§ **Assigned task**: Once the line with "Learn More About" is found in the data, output it and each following line exactly, up to and including the line with "types of auto insurance that", and nothing before or after.

§ **Data for this task**:
--------

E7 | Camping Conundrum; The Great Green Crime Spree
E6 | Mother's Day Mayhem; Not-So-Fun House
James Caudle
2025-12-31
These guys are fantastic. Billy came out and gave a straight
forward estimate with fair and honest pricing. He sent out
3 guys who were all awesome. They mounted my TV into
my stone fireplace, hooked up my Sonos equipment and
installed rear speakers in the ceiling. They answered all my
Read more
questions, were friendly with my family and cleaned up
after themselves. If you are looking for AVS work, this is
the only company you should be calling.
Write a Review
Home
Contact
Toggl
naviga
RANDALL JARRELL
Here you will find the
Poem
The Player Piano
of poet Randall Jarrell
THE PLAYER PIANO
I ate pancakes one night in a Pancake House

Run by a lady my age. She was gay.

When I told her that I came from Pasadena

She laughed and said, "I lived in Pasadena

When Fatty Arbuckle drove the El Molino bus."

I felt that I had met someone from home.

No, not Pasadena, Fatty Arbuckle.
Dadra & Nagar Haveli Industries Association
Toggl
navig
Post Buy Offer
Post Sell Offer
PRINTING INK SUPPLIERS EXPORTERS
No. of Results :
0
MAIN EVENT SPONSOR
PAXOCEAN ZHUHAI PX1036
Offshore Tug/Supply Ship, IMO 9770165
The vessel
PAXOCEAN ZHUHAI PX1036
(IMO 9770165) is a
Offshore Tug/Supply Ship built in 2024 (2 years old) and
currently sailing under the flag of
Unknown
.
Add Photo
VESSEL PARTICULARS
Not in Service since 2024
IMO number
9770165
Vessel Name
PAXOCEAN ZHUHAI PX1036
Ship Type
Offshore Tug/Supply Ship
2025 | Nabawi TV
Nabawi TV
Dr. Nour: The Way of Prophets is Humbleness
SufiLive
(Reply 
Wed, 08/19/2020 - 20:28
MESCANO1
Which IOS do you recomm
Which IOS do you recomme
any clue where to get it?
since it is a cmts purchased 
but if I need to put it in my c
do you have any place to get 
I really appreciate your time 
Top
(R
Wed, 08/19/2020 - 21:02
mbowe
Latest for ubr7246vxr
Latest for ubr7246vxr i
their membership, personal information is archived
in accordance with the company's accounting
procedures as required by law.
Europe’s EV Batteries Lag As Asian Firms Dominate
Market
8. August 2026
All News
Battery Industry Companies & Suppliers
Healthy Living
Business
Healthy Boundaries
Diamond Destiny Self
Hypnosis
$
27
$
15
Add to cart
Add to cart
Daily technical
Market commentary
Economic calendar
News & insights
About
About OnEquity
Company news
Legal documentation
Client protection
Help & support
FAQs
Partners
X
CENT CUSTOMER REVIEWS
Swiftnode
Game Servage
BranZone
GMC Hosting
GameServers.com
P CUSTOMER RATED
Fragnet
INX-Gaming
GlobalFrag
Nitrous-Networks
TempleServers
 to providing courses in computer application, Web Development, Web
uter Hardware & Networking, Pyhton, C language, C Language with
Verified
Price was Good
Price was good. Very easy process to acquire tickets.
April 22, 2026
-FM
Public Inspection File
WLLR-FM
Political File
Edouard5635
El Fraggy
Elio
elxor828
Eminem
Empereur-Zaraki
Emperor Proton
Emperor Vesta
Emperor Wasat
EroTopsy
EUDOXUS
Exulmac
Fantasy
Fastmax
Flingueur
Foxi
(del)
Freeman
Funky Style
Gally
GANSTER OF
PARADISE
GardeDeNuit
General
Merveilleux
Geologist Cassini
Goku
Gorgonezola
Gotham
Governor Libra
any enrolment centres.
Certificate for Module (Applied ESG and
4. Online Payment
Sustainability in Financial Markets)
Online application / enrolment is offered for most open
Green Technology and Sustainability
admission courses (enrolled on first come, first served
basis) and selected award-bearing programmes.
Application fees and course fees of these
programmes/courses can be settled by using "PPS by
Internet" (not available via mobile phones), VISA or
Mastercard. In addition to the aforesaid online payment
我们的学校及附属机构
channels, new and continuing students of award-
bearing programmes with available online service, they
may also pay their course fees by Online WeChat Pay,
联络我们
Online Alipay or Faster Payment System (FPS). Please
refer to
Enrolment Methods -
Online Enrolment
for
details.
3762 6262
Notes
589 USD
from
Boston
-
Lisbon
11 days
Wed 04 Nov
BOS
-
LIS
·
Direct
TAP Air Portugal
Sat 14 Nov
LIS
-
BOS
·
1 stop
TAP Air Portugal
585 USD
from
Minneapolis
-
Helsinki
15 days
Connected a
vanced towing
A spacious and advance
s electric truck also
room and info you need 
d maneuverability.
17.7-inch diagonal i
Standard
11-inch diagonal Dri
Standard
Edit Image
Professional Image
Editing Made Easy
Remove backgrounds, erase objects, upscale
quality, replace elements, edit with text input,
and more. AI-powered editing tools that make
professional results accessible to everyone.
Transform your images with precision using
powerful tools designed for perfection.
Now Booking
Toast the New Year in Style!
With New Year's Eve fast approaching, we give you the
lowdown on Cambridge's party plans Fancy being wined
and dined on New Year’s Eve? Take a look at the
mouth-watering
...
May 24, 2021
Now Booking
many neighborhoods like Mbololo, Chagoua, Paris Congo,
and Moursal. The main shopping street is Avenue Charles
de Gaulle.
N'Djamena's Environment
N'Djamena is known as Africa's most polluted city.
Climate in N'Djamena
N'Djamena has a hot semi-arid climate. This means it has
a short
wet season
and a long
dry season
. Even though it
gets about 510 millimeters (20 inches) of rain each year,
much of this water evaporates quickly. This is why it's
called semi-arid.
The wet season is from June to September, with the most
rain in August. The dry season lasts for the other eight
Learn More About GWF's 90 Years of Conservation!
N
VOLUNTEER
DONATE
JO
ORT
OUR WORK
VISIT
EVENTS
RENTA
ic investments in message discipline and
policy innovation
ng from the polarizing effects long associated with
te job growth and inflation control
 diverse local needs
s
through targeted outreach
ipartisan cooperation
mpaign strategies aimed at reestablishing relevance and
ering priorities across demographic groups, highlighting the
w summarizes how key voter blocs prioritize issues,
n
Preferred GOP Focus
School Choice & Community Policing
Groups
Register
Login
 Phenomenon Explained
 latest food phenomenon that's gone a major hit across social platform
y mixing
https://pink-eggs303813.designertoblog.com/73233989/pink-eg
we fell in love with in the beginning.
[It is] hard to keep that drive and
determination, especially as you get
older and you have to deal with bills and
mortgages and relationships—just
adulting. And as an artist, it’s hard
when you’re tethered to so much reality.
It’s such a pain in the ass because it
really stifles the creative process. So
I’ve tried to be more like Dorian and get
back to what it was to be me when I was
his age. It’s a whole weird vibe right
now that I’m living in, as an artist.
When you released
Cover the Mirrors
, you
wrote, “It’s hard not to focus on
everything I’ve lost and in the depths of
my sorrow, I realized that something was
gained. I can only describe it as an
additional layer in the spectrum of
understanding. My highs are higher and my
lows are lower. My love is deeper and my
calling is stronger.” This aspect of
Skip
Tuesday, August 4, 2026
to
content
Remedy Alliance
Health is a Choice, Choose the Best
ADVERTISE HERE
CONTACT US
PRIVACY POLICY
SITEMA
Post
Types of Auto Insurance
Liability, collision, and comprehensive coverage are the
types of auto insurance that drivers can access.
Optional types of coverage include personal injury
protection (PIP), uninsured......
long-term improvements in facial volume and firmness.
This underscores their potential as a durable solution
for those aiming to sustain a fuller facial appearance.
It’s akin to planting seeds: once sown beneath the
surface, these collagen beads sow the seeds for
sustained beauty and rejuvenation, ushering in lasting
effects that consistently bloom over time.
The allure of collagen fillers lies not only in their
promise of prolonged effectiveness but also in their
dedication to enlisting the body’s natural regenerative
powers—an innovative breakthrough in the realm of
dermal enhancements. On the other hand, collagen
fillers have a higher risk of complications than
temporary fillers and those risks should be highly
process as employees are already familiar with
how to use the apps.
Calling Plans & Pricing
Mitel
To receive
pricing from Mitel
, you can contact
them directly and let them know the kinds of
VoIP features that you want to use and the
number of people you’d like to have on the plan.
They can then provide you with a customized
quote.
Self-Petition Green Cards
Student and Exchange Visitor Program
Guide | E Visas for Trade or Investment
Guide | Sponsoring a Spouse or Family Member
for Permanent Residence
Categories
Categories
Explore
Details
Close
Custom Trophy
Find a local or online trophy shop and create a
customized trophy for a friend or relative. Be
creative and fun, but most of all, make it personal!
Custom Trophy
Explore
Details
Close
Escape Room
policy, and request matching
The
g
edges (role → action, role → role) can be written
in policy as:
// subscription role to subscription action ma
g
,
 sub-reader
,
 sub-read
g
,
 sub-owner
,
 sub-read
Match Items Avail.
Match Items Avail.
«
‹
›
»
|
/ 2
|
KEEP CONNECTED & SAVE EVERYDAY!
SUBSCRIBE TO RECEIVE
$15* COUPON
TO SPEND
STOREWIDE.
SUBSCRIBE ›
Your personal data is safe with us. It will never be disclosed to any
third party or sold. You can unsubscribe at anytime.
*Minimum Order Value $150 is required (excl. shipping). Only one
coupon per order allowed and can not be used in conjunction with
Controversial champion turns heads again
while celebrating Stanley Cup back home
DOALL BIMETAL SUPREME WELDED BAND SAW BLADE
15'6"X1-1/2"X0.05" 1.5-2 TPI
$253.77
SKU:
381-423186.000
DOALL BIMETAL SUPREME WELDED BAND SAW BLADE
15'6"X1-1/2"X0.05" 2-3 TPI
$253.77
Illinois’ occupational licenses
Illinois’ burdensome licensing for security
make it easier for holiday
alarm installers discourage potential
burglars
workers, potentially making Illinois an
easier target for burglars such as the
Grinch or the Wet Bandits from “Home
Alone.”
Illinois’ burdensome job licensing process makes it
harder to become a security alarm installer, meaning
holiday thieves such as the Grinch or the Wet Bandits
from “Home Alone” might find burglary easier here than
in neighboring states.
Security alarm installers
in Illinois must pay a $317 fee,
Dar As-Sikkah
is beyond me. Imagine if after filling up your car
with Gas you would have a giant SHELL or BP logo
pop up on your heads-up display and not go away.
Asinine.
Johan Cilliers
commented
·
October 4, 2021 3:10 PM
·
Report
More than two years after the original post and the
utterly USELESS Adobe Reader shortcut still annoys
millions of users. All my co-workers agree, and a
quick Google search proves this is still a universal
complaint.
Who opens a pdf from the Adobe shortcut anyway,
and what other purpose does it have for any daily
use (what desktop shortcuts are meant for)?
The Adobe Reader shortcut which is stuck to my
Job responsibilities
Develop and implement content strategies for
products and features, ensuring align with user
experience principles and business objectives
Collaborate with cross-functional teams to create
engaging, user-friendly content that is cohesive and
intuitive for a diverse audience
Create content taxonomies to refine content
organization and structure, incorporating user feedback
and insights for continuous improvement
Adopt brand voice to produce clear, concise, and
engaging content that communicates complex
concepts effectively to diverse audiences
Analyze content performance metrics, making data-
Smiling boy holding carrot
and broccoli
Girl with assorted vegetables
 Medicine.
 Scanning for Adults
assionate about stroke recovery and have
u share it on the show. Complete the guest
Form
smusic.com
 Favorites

--------

§ **Response area**:
Learn More About GWF's 90 Years of Conservation!
N
VOLUNTEER
DONATE
JO
ORT
OUR WORK
VISIT
EVENTS
RENTA
ic investments in message discipline and
policy innovation
ng from the polarizing effects long associated with
te job growth and inflation control
 diverse local needs
s
through targeted outreach
ipartisan cooperation
mpaign strategies aimed at reestablishing relevance and
ering priorities across demographic groups, highlighting the
w summarizes how key voter blocs prioritize issues,
n
Preferred GOP Focus
School Choice & Community Policing
Groups
Register
Login
 Phenomenon Explained
 latest food phenomenon that's gone a major hit across social platform
y mixing
https://pink-eggs303813.designertoblog.com/73233989/pink-eg
we fell in love with in the beginning.
[It is] hard to keep that drive and
determination, especially as you get
older and you have to deal with bills and
mortgages and relationships—just
adulting. And as an artist, it’s hard
when you’re tethered to so much reality.
It’s such a pain in the ass because it
really stifles the creative process. So
I’ve tried to be more like Dorian and get
back to what it was to be me when I was
his age. It’s a whole weird vibe right
now that I’m living in, as an artist.
When you released
Cover the Mirrors
, you
wrote, “It’s hard not to focus on
everything I’ve lost and in the depths of
my sorrow, I realized that something was
gained. I can only describe it as an
additional layer in the spectrum of
understanding. My highs are higher and my
lows are lower. My love is deeper and my
calling is stronger.” This aspect of
Skip
Tuesday, August 4, 2026
to
content
Remedy Alliance
Health is a Choice, Choose the Best
ADVERTISE HERE
CONTACT US
PRIVACY POLICY
SITEMA
Post
Types of Auto Insurance
Liability, collision, and comprehensive coverage are the
types of auto insurance that drivers can access.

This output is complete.